McCain & Stephanopoulos Spread White Supremacist Talking Points about Obama

After parroting in his debate questions last Wednesday several issues raised long ago on white supremacist websites–about Senator Obama’s outspoken former pastor and about a tenuous relationship some time back with William Ayers–George Stephanopoulos on ABC’s “This Week” today asked Senator McCain (image from here) about Obama’s “patriotism.” This setup allowed McCain too to parrot the supremacist websites’ continuing theme about Ayers–and thus to move the white supremacist websites’ theme into the Republican mainstream. The interview discussion on Ayers is remarkably long and telling. Here is only a short part of it:

MCCAIN: I’m sure he’s very patriotic. But his relationship with
Mr. Ayers is open to question. And that….[Why?]
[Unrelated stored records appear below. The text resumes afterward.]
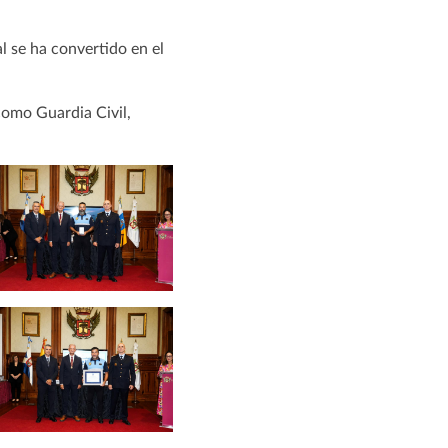
l se ha convertido en el
como Guardia Civil,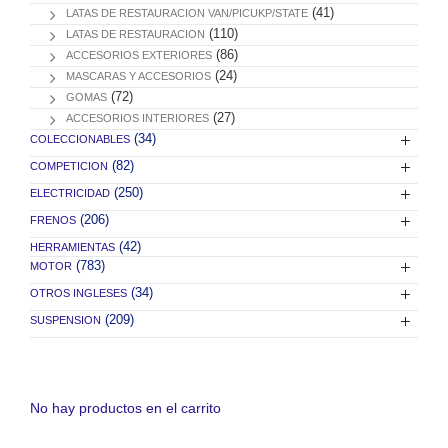
(41)
LATAS DE RESTAURACION VAN/PICUKP/STATE
(110)
LATAS DE RESTAURACION
(86)
ACCESORIOS EXTERIORES
(24)
MASCARAS Y ACCESORIOS
(72)
GOMAS
(27)
ACCESORIOS INTERIORES
(34)
COLECCIONABLES
(82)
COMPETICION
(250)
ELECTRICIDAD
(206)
FRENOS
(42)
HERRAMIENTAS
(783)
MOTOR
(34)
OTROS INGLESES
(209)
SUSPENSION
No hay productos en el carrito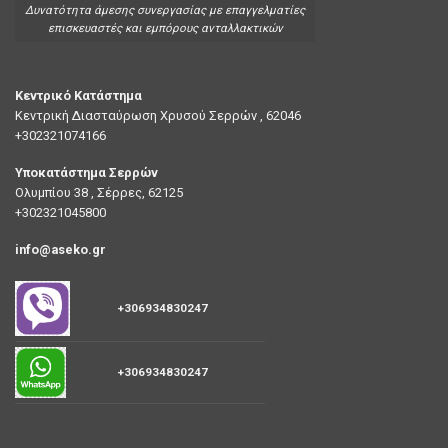
Δυνατότητα άμεσης συνεργασίας με επαγγελματίες
επισκευαστές και εμπόρους ανταλλακτικών
Κεντρικό Κατάστημα
Κεντρική Διασταύρωση Χρυσού Σερρών , 62046
+302321074166
Υποκατάστημα Σερρών
Ολυμπίου 38 , Σέρρες, 62125
+302321045800
info@aseko.gr
+306934830247
+306934830247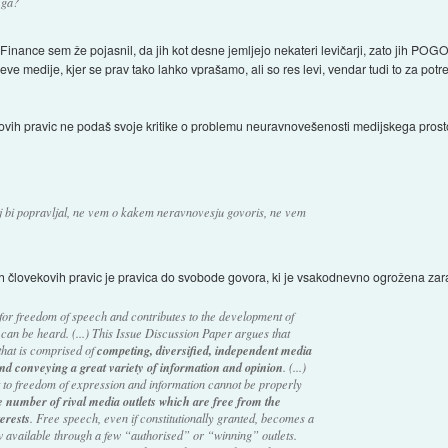
ega?
Finance sem že pojasnil, da jih kot desne jemljejo nekateri levičarji, zato jih P
leve medije, kjer se prav tako lahko vprašamo, ali so res levi, vendar tudi to za p
kovih pravic ne podaš svoje kritike o problemu neuravnovešenosti medijskega prost
j bi popravljal, ne vem o kakem neravnovesju govoris, ne vem
h človekovih pravic je pravica do svobode govora, ki je vsakodnevno ogrožena z
for freedom of speech and contributes to the development of
can be heard. (...) This Issue Discussion Paper argues that
that is comprised of
competing, diversified, independent media
 and conveying a great variety of information and opinion
. (...)
ht to freedom of expression and information cannot be properly
e number of rival media outlets which are free from the
erests
. Free speech, even if constitutionally granted, becomes a
w available through a few “authorised” or “winning” outlets.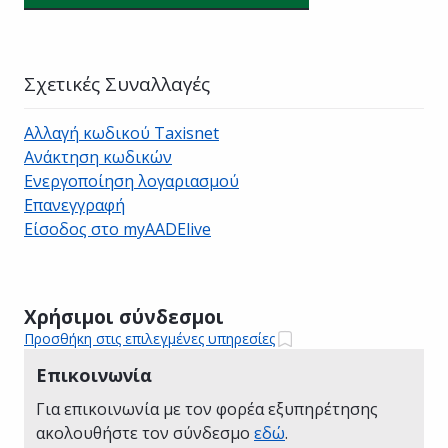
Σχετικές Συναλλαγές
Αλλαγή κωδικού Taxisnet
Ανάκτηση κωδικών
Ενεργοποίηση λογαριασμού
Επανεγγραφή
Eίσοδος στο myAADElive
Χρήσιμοι σύνδεσμοι
Προσθήκη στις επιλεγμένες υπηρεσίες
Επικοινωνία
Για επικοινωνία με τον φορέα εξυπηρέτησης
ακολουθήστε τον σύνδεσμο
εδώ
.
MCCAIN: Because if you’re going to associate and have as a friend and serve on a board and have a guy kick off your campaign that says he’s unrepentant, that he wished bombed more. . . . But how can you countenance someone who was engaged in bombings which could have or did kill innocent people…
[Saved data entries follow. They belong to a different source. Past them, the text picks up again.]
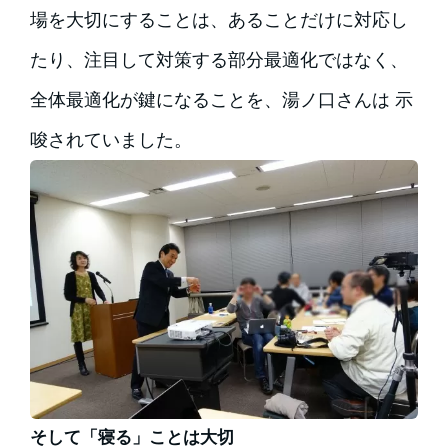
場を大切にすることは、あることだけに対応し
たり、注目して対策する部分最適化ではなく、
全体最適化が鍵になることを、湯ノ口さんは 示
唆されていました。
そして「寝る」ことは大切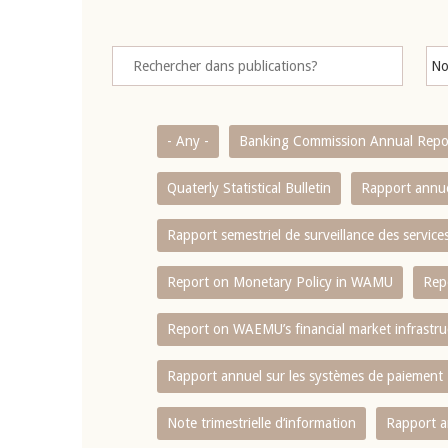
- Any -
Banking Commission Annual Repo
Quaterly Statistical Bulletin
Rapport annue
Rapport semestriel de surveillance des servic
Report on Monetary Policy in WAMU
Rep
Report on WAEMU’s financial market infrastru
Rapport annuel sur les systèmes de paiement
Note trimestrielle d‘information
Rapport a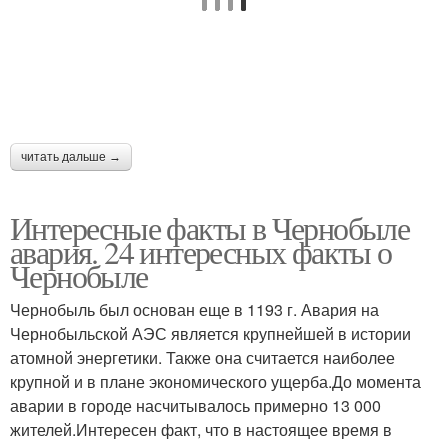
читать дальше →
Интересные факты в Чернобыле
авария. 24 интересных факты о
Чернобыле
Чернобыль был основан еще в 1193 г. Авария на
Чернобыльской АЭС является крупнейшей в истории
атомной энергетики. Также она считается наиболее
крупной и в плане экономического ущерба.До момента
аварии в городе насчитывалось примерно 13 000
жителей.Интересен факт, что в настоящее время в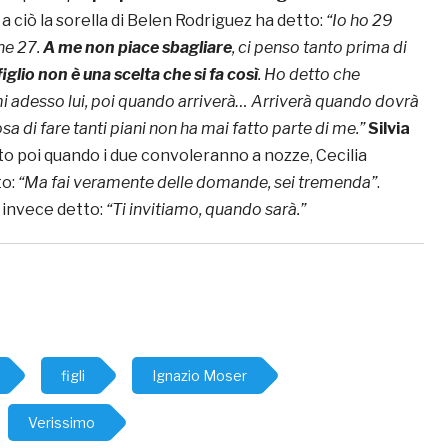
o a ciò la sorella di Belen Rodriguez ha detto:
“Io ho 29
rne 27.
A me non piace sbagliare
, ci penso tanto prima di
iglio non è una scelta che si fa così
. Ho detto che
i adesso lui, poi quando arriverà… Arriverà quando dovrà
sa di fare tanti piani non ha mai fatto parte di me.”
Silvia
to poi quando i due convoleranno a nozze, Cecilia
to:
“Ma fai veramente delle domande, sei tremenda”
.
 invece detto:
“Ti invitiamo, quando sarà.”
figli
Ignazio Moser
Verissimo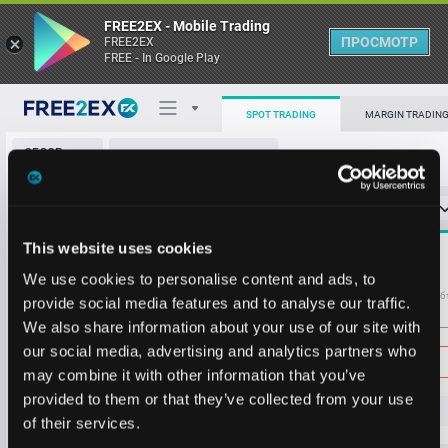
FREE2EX - Mobile Trading
ПРОСМОТР
FREE2EX
FREE - In Google Play
SPOT TRADING
MARGIN TRADIN
ОБЗОР
KAS/USDT
РЫНКА
О торговом терминале
СТАКАН ЗАЯВОК
0
ОСТ
≪
≫
Упрощенный
Личный кабинет
Spread:
5
This website uses cookies
MARKET
0.0271
1890990.82
Heatmap
We use cookies to personalise content and ads, to
Объём KAS
Об
provide social media features and to analyse our traffic.
We also share information about your use of our site with
База знаний
Цена
our social media, advertising and analytics partners who
may combine it with other information that you’ve
provided to them or that they’ve collected from your use
0.0273
156019.87
0.0
26
3
of their services.
0.0272
286120.48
STEPHANOPOULOS: Senator Obama says he was eight years old when that was happening.


MCCAIN: But he became friends with him and spent time with him while the guy was unrepentant over his activities as a member of a terrorist organization, the Weathermen. I don’t — and then to compare him with Dr. Tom Coburn, who spends so much of his life bringing babies into this world — that, in my view is really — borders out outrage.
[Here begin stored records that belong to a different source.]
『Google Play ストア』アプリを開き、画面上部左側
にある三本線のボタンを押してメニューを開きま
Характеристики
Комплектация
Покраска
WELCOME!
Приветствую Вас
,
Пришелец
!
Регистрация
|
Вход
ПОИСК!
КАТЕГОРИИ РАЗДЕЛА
STEPHANOPOULOS: He also pointed out that he and Mr. Ayers have a very loose relationship. They live in the same neighborhood. There was an organizing meeting many, many years ago, in his house. And he says, frankly, I don’t agree with these comments that Mr. Ayers made.


MCCAIN: Doesn’t agree with them? Does he condemn them? Would he condemn someone who says that they’re unrepentant and wished that they had bombed more — and compare him to a doctor, one of the great humanitarian — in my view, one of the greatest spokespersons for the rights of the unborn in America?

Actually Senator Obama has condemned Ayers’ views and actions, which happened nearly 40 years ago when he was young, yet the white attack machine still is intent on fronting the white racial frame and thus, again and again, making Senator Obama the “dangerous black man.” This Ayers issue is old and irrelevant since (now respected education Professor) Ayers has not endorsed or worked for Obama as a presidential candidate, and is only a onetime acquaintance, and it has indeed been on white supremacist websites for a great many months. Fox News seems to have been the first to pick it up, then ABC News last Wednesday, and now the Republican candidate for president.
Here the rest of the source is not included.